Another option is to search for "subjects to constraints" field. The solver will reduce the variance by changing the stock weights. At this stage it also asks us if there are constraints that it should keep in mind when solving the problem to minimize the variance.
At this point, I am unable to think of a constraint other than that the total weight for all stocks should not exceed 100%. This basically means that I have 100% capital deployed across all five stocks. This is the possibility that solver might suggest to me to invest in fewer stocks than I have specified. Solver is an Excel tool and does not recognize stock picking.
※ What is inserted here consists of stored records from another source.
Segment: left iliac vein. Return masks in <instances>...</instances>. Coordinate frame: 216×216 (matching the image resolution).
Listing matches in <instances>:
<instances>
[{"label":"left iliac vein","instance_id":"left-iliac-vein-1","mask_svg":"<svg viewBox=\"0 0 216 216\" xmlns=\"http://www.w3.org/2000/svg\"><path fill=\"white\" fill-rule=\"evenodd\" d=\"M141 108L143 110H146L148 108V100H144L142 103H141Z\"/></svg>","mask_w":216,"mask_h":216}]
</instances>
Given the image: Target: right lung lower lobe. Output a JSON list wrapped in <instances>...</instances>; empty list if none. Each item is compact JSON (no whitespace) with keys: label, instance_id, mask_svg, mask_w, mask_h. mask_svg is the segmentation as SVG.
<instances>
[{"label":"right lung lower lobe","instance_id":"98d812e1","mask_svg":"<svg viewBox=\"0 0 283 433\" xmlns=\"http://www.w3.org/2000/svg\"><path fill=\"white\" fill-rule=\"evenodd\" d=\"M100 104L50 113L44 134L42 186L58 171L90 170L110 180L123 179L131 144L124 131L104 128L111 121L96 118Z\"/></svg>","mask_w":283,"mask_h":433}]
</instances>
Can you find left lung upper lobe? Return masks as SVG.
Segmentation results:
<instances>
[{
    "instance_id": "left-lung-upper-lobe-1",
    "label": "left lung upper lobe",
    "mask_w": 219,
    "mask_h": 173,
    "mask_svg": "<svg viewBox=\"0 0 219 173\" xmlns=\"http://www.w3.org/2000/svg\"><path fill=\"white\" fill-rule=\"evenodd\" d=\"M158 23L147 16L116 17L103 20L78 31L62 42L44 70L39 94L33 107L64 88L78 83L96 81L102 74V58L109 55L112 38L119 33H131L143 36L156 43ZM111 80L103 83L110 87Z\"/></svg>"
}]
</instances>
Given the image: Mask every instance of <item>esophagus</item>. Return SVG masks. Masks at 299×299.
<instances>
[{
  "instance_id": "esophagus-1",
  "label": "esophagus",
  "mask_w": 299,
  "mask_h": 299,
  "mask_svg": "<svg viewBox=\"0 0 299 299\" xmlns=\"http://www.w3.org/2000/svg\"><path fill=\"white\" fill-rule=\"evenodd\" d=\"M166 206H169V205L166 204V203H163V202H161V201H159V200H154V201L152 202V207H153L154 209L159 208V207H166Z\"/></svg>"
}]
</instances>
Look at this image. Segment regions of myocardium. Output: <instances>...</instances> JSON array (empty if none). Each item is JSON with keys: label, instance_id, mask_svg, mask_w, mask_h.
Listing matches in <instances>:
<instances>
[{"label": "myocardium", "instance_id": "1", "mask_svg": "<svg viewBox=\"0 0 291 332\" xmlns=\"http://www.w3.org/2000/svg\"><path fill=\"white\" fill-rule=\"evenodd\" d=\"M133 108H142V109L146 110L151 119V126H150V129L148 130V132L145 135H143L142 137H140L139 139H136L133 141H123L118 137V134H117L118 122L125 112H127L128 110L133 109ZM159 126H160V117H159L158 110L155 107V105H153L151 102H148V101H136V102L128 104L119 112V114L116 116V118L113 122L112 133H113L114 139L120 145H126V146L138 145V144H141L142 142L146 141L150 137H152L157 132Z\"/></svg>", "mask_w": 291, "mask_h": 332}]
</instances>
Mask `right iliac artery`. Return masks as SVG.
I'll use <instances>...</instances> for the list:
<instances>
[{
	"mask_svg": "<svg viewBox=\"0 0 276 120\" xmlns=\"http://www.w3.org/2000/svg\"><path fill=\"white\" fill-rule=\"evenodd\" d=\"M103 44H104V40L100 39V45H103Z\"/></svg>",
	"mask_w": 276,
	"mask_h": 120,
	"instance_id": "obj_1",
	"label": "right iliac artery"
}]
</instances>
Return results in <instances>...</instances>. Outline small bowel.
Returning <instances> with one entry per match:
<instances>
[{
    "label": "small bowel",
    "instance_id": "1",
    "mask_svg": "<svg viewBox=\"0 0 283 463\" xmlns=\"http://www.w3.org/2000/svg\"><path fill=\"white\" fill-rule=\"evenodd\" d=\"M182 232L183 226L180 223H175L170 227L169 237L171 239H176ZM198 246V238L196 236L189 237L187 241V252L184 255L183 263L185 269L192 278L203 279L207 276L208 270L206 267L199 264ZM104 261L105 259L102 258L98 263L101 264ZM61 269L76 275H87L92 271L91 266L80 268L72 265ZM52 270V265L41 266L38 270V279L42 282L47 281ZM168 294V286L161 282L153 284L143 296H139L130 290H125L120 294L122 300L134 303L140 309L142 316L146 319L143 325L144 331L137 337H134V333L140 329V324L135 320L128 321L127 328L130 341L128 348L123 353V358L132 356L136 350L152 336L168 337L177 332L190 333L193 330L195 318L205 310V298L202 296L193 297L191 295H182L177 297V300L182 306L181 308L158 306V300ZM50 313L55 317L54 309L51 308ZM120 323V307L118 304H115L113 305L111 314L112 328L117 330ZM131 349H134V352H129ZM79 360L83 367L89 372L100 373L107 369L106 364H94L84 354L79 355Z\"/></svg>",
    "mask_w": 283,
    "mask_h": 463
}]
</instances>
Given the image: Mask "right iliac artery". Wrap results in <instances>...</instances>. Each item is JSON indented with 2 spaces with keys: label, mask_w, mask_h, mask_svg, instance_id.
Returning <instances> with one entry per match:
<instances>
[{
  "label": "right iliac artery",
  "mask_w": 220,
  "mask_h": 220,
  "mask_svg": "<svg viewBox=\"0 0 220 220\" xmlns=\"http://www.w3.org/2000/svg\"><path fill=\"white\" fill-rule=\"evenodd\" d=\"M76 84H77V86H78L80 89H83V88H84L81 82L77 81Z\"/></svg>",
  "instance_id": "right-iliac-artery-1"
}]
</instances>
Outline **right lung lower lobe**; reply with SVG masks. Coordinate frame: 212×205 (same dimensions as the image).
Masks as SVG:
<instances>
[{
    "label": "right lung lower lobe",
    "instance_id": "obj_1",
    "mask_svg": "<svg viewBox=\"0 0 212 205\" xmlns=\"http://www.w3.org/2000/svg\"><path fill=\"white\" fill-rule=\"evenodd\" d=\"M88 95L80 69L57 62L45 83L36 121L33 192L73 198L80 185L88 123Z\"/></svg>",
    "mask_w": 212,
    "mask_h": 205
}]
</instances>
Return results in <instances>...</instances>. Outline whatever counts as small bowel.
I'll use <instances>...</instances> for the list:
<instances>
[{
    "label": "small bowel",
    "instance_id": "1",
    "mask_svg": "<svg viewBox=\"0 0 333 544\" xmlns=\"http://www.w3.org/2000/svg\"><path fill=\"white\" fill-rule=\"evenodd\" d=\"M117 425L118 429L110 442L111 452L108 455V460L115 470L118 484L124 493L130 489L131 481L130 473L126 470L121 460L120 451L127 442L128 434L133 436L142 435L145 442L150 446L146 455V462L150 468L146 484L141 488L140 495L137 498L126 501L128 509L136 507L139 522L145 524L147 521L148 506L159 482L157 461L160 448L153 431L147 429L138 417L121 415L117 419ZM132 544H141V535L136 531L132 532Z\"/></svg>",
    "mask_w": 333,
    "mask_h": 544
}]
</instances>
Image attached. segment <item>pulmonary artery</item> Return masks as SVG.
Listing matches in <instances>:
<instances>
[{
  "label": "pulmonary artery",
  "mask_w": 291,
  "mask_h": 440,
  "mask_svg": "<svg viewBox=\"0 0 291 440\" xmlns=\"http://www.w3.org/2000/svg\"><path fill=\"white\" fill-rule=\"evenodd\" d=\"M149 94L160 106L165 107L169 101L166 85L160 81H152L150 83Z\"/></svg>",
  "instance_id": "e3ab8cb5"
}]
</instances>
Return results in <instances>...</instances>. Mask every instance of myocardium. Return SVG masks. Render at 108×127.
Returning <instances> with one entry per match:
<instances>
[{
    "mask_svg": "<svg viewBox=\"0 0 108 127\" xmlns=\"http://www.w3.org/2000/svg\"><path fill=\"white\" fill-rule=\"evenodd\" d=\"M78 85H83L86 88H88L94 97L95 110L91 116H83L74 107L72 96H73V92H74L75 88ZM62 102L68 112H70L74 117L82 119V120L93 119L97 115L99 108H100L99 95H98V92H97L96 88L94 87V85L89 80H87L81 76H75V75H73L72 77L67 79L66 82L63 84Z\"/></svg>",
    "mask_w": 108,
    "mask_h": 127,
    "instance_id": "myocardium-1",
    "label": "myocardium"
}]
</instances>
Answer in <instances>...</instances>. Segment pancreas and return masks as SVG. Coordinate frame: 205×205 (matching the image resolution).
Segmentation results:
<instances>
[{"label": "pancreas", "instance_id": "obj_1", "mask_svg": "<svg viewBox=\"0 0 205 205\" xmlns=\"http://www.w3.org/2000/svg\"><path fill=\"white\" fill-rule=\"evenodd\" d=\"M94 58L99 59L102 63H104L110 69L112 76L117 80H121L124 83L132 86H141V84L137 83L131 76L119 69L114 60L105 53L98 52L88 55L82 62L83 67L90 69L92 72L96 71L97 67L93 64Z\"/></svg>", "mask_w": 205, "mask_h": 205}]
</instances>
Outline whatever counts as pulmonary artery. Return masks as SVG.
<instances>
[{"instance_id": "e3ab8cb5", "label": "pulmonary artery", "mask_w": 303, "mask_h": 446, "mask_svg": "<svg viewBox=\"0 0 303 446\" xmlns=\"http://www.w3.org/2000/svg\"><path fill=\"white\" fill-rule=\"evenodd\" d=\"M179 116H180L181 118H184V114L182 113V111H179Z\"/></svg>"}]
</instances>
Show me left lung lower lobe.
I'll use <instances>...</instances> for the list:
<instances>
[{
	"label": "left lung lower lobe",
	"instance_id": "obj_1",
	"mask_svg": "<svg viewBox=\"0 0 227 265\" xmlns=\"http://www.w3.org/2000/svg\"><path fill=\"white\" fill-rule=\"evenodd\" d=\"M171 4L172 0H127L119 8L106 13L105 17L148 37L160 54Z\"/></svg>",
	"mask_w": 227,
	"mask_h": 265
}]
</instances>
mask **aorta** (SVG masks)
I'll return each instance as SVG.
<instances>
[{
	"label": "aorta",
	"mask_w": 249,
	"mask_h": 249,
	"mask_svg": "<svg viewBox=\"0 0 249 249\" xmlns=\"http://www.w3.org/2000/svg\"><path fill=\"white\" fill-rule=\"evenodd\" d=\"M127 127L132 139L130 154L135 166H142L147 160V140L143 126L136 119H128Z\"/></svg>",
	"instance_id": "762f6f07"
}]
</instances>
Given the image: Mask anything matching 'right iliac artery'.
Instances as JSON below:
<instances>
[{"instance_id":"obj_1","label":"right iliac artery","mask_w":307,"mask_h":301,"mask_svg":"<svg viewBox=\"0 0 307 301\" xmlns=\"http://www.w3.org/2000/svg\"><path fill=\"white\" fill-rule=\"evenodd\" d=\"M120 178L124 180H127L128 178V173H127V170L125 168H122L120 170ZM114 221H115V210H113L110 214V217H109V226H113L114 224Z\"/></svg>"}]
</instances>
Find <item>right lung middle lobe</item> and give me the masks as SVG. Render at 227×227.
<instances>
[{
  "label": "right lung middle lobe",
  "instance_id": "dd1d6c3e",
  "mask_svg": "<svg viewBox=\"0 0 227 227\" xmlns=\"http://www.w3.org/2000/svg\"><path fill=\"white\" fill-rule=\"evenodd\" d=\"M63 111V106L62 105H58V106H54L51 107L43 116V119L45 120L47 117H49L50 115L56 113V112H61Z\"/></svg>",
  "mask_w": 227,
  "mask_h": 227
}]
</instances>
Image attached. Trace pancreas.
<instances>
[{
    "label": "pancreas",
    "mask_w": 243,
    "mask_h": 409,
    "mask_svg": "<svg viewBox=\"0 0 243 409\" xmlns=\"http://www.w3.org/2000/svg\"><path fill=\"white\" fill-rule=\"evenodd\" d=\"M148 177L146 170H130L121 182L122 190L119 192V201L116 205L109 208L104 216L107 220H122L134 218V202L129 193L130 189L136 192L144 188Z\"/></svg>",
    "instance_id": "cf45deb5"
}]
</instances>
Click on "add" to add a constraint. The following window will open when you click on "add".
image 9
Now the solver is fully set up. This is the final screen before you press "Solve".
image 10
For your convenience, I have highlighted the stock weights. These are the pre-optimized weights we randomly assigned at beginning of discussion. After optimizing, these weights will be modified so that there is the least variance for this set of stocks. Now let's press "solve" to see what solver has for you.
Here's the deal:
image 11
Solver solved the problem of the portfolio with the minimum variance and calculated the weights for each stock.
It wants us, for example, to increase Cipla's weight from 7% to 29.58% and reduce Idea's weight to 5.22% from 16%. And so on. It also says us that 15.57% is the lowest possible variance for this portfolio at the very earliest. The expected return of the portfolio has dropped to 36.25%, from 55.14%.
The variance cannot be reduced below 15.57%, regardless of what you do. These 5 stocks are your best bets, so 15.57% is the lowest level of risk.
Let me leave it at that. The next chapter will focus on optimizing the portfolio for a few more scenarios, and working towards creating an "Efficient Frontier".